Hackers do not always have to place a program of their own on the target computer because Microsoft has provided hackers with a labour saving device. Microsoft places a small program in every version of Windows that it calls a web server, and that communicates with a program that is on Microsoft’s home website. Any time a computer with Windows links up with the Microsoft website, its software can automatically gain access to that computer and searches its hard drive for any unauthorized Microsoft programs (Police would need a search warrant!).

Microsoft says that it only uses this software during installation of its software to validate license keys by the Microsoft server but otherwise it is not used to access any other data on a user’s PC. There are critics that do not believe Microsoft restrains the use of this software which makes an unknown and open two way connection between your computer and a website. The question they ask is: would you trust Bill Gates with this kind of software on your computer?

Whether Microsoft uses the software for other purpose or not, hackers say that your computer is easier to hack because of it.

Hackers make small modification to this “web server” so that it permits them easy access to the computer as well as giving them notice when the computer is online.
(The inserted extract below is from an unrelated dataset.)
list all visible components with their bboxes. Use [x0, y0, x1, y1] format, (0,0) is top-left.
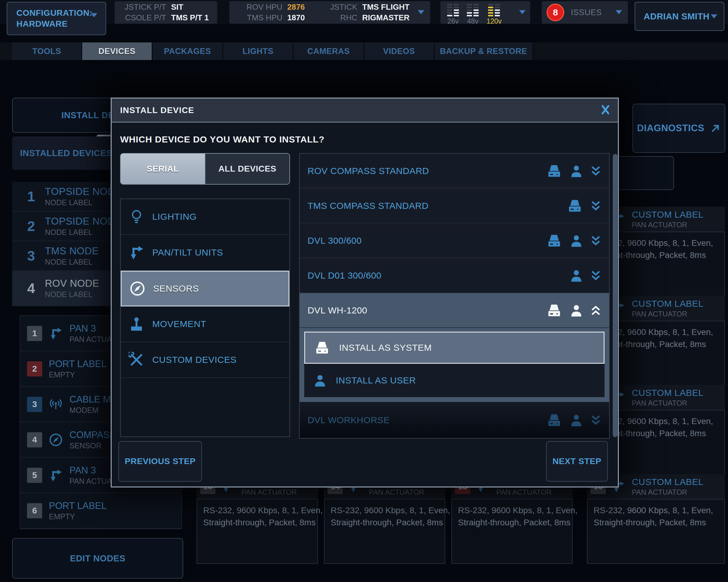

The protection against unauthorized access to a computer is firewall software. This software in effect nullifies any command that does not originate from the computer’s keyboard and mouse. There are some good, free firewall programs such as Zone Alarm. You can test your computer without charge for signs of hacker invasion at www.grc.com using its ShieldsUP or Leak Test programs. You can download free software to test for spyware at www.lavasoftusa.com.

Microsoft Windows XP now includes a standard firewall component, although by default it is not enabled. It can be enabled through the control panel. Microsoft also provides a baseline security analyzer to check if the PC has the latest Microsoft patches and service packs installed.

There is a lot of hype about web security but it is questionable whether it is a serious concern for most lawyers. A small survey of the Advocate Society’s Technology Task Force Members (7 subjects) indicated that most clients were not concerned about the confidentiality of information used in lawsuits. There weren’t many plans for nuclear submarines involved. Absent intellectual property issues, the information was of little use to outside parties.

The Law Society has prepared “Guidelines on Ethics and the New Technology”. Part III suggests that a lawyer using the internet should become aware of the risk to client confidentiality and, where appropriate, take the necessary steps to protect it. See http://www.lsuc.on.ca/services/pdf/tech guidelines.pdf.

If a client does indicate serious concerns regarding confidential information, it is probably not safe to put that data or any summary of it including references in memos and letters on a computer that is linked to the internet. No fire wall program is effective against very sophisticated hackers.

Hacker Proofing Tips

  • Use fire wall software
  • Delete cookies regularly
  • Disable Microsoft’s “web server” (a techies’ task)
  • Check and install the latest service packs and security updates as published by Microsoft
  • Install intrusion detection software at central sites

There are several myths about hackers created by the media. First and foremost is that professional hackers get caught; they, like professional pick-pockets, rarely do. Second, they are not teens; they are more often middle-aged suits, often retired from the CIA or KGB, and resemble lawyers more than skateboarders.

While the media glorifies teen hackers like “Mafia Boy”, professional hackers, who are undetected by the media, describes them as “script kiddies” meaning they cannot develop hacking programs, they only download free hacking software, learn to use it and get caught.

Professional hackers are used for industrial espionage. CISS reports Canadian businesses are prime targets because of their inventiveness and slack security. Firewall protection is not likely effective against this level of hacker. However, it will keep out the amateur hackers who (having tired of pulling the wings off flies,) break in for the challenge; to cause malicious damage to your data; or make your network crash just for fun.